The key to professional success is putting others first, says industry head

CEO on being in the business of building relationships

Dale Vermillion, founder and chief executive of Mortgage Champions, is known in his industry for working to improve people’s financial situation and, ultimately, their lives. In this interview, he tells Mortgage Professional America about how his nearly 40-year career is inspired by a simple philosophy: “Others first.”

The son of a construction worker from northern Illinois, Vermillion himself went into construction after high school and was motivated by a co-worker’s comment: “You talk a lot – you ought to be in sales.” He moved on to sales, and later had the opportunity to join large companies such as Transamerica Financial Services and Sears Consumer Finance. Due to frustration with corporate politics, he established his own firm, Vermillion Consulting, which he described as a worthwhile risk.

“I would encourage anybody, if you’ve got that entrepreneurial heart – and I know I always had that spirit – take advantage of it, jump in and try something that you didn’t think you could ever do,” he said.

At this stage of his career, Vermillion has worked with hundreds of clients and is a mentor to younger people in the housing industry. Believing that industry professionals should look out for the interests of others and not only their own, he says that loan officers make a mistake when their approach is transactional instead of relational.

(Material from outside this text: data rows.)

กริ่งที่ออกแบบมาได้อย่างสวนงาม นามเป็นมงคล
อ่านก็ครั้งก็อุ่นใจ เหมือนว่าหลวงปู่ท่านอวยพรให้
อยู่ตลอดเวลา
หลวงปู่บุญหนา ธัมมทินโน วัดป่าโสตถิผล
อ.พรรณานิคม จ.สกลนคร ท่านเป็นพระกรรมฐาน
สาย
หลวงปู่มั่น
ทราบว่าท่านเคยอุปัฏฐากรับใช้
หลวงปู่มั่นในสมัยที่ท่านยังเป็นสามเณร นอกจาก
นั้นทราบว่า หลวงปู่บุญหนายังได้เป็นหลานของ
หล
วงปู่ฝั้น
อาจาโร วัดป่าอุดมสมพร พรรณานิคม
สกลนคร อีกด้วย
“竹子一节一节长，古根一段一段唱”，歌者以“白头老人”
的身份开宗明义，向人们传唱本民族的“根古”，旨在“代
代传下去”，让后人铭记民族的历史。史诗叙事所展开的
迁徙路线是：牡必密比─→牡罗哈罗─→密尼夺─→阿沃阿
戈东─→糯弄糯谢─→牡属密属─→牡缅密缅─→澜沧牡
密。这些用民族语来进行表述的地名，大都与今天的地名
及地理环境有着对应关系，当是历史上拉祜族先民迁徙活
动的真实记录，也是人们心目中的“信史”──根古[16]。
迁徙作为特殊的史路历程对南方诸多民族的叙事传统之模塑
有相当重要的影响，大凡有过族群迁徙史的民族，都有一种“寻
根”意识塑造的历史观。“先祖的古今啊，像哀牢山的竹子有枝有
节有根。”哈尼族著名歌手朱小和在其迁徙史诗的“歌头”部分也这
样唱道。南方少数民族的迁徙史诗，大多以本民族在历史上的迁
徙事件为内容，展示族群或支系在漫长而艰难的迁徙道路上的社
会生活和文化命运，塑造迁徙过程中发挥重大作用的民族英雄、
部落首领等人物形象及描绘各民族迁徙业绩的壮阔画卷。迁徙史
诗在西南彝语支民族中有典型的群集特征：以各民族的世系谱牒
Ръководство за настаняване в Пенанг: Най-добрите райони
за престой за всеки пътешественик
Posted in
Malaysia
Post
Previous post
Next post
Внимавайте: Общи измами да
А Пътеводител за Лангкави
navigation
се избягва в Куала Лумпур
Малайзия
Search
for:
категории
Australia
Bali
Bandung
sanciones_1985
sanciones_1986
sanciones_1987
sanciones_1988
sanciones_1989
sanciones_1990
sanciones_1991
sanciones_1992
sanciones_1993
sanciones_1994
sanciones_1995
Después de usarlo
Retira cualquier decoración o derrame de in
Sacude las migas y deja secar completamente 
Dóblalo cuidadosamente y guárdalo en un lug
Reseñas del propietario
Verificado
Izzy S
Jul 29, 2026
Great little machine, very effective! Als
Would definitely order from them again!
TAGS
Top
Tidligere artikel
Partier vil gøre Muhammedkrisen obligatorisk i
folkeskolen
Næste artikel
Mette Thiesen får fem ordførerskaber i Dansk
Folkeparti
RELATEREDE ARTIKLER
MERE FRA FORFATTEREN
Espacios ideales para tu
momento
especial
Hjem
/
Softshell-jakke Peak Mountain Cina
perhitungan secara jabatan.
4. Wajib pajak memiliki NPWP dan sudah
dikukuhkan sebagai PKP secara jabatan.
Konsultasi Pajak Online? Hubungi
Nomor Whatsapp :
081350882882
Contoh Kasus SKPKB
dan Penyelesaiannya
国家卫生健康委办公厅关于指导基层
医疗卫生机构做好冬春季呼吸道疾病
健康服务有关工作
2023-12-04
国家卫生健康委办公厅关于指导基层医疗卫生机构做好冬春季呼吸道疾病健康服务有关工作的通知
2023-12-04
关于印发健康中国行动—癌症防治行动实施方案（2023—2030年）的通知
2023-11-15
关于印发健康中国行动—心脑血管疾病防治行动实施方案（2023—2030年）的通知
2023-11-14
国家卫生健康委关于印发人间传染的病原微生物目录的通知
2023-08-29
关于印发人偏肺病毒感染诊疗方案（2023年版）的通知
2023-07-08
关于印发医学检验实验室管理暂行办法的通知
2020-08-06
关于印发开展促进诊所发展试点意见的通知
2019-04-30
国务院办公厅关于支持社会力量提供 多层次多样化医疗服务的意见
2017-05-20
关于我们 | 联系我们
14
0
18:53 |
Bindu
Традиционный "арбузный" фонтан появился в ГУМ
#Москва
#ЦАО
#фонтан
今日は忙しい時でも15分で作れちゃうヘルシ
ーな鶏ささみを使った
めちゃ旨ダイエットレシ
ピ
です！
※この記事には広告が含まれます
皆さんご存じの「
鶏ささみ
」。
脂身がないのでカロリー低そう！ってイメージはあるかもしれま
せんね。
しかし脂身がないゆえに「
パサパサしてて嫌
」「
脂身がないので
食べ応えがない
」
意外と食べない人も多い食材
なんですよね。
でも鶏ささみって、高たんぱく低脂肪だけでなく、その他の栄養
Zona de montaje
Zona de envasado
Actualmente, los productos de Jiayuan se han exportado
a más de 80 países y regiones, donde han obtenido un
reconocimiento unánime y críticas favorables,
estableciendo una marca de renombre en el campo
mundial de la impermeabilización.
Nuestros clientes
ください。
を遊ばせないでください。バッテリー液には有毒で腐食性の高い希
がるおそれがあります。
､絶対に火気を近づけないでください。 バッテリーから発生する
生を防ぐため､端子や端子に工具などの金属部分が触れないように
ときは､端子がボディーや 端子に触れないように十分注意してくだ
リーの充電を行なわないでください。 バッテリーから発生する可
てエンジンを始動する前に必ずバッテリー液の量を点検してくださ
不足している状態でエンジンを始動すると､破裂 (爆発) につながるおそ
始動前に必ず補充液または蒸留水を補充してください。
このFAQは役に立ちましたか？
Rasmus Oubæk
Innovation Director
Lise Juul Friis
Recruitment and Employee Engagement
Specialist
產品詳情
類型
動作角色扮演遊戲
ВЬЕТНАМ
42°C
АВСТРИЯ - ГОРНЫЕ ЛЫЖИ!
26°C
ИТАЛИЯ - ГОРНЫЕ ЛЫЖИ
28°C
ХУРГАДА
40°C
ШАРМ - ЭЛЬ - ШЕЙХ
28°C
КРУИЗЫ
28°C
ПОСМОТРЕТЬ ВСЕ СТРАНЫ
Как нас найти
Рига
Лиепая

“I’ve always been a believer that […] we were put on this planet not to make ourselves successful, but to make the people around us successful,” he said. “Zig Ziglar [talked about how] your success will be really based on how many other people you help make successful, so that’s our mindset.”

Vermillion also notes how the industry is becoming “very tech heavy” and says that getting a loan without ever talking to another person is a problem. For him, buying a house is “the largest single financial transaction most people ever go through in their lifetime,” which means that mortgage applicants need someone who can guide them through the process. Technology should only complement human efforts to provide customers with good advice, he said.

Another common mistake that he has noticed in the business is the tendency to quote rates without considering other factors that could affect customers’ decisions. In any sales transaction, emphasizing only the product price is not enough, he said. Rather, salespeople must show the benefits of the deal so they can build a relationship with their clients.

To be successful in this business, young professionals have to remain teachable: “[In a lot of meetings], you’re always going to see those people that think they’re the smartest person in the room every time. And you know what? I’ve been around a lot of places, I’ve worked with a lot of people, and I never think I’m the smartest guy in the room. I always know I can learn from somebody who’s sitting to my right or to my left. […] Markets are changing. Customers are changing. Products are changing. You’ve got to have a teachable spirit and learn. […] There’s so much knowledge out there that can be gained if you’re just willing to constantly learn and adjust,” he says.

Vermillion’s insights are also recounted in his book, Navigating the Mortgage Maze (2009), which is aligned with his goal to help clients simplify the loan process, get out of debt quickly, and make a difference for their families.